Tuesday, November 14, 2006

First Carbon Tax in U.S. Approved

This should make former Vice President Al Gore happy, there is now a carbon tax in a U.S. municipality. Gore has been advocating such a tax and lo and behold a report from Reuters says that the voters in Boulder, Colorado, the home of the University of Colorado and the National Center for Atmospheric Research, have approved such a tax which is based on how much electricity is used. Most of the electricity in Boulder comes from coal-fired plants. The tax is waived for residents who choose to get their electricity from wind power. The revenue generated by the tax will be used for home and business energy audits and for giving homeowners expert advice on how to improve energy efficiency. If people take advantage of the advice they receive they should save money in the long run and help reduce greenhouse gas emissions.
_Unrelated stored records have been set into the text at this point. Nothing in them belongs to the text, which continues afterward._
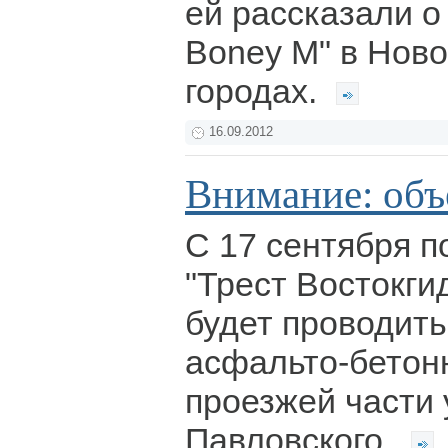
ей рассказали о
Boney М" в Ново
городах.
16.09.2012
Внимание: объ
С 17 сентября п
"Трест Востокги
будет проводить
асфальто-бетон
проезжей части
Павловского.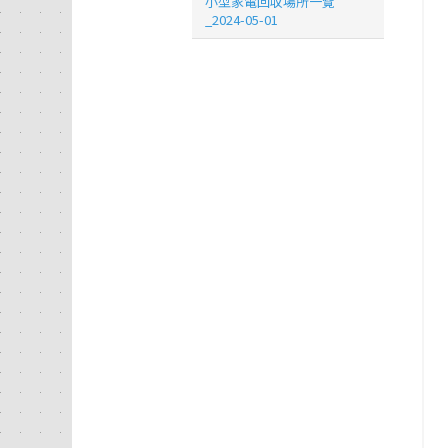
小型家電回収場所一覧
_2024-05-01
According to Boulder Mayor Mark Ruzzin as quoted in USA Today, “The City Council authorized the ballot measure to fund a city plan to reduce greenhouse emissions 7% below 1990 levels. To accomplish that, Boulder would have to cut emissions 24% by 2012. About half of the city's emissions are attributed to burning fossil fuels for electricity.” Perhaps the passage of the measure can be to some extent explained by the Mayor’s observation that “We have probably more climate scientists living in Boulder than any other city in the world.”